YOUR GOAL —
Filter these entries down to lines holding "currently".

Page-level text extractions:
= = = = = = =

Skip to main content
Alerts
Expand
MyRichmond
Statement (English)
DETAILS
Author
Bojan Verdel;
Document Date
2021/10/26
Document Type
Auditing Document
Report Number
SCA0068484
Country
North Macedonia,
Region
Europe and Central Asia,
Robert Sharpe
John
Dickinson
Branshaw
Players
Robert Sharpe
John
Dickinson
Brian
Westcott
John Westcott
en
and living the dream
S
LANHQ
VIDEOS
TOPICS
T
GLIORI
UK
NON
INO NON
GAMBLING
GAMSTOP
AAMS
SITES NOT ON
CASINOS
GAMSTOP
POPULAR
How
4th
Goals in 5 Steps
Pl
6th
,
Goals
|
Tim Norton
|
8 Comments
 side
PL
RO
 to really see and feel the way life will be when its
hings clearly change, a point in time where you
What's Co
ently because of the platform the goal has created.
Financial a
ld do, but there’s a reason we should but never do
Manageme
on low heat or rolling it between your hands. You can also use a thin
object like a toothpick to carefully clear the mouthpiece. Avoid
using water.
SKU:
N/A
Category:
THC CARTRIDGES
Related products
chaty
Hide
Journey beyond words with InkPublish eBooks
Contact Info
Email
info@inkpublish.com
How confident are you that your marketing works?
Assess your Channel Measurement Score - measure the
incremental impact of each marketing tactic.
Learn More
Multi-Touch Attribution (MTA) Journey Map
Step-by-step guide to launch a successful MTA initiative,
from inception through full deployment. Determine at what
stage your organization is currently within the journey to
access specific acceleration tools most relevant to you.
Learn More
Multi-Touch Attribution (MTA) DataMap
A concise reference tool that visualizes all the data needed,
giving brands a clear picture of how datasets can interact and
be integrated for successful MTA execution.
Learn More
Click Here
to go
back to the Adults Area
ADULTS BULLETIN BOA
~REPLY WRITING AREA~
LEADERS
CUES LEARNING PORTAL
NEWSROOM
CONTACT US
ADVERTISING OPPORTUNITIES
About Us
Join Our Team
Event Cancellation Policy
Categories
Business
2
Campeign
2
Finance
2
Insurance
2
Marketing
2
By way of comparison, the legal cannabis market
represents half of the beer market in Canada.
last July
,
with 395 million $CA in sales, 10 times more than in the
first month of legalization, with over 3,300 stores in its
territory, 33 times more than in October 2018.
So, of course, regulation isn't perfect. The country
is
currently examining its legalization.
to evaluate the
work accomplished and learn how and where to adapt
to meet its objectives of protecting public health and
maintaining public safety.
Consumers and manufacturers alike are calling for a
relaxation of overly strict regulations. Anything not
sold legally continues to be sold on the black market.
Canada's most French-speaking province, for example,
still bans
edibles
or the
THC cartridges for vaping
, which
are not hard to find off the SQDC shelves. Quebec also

= = = = = = =

EXPECTED ANSWER —
stage your organization is currently within the journey to
currently examining its legalization.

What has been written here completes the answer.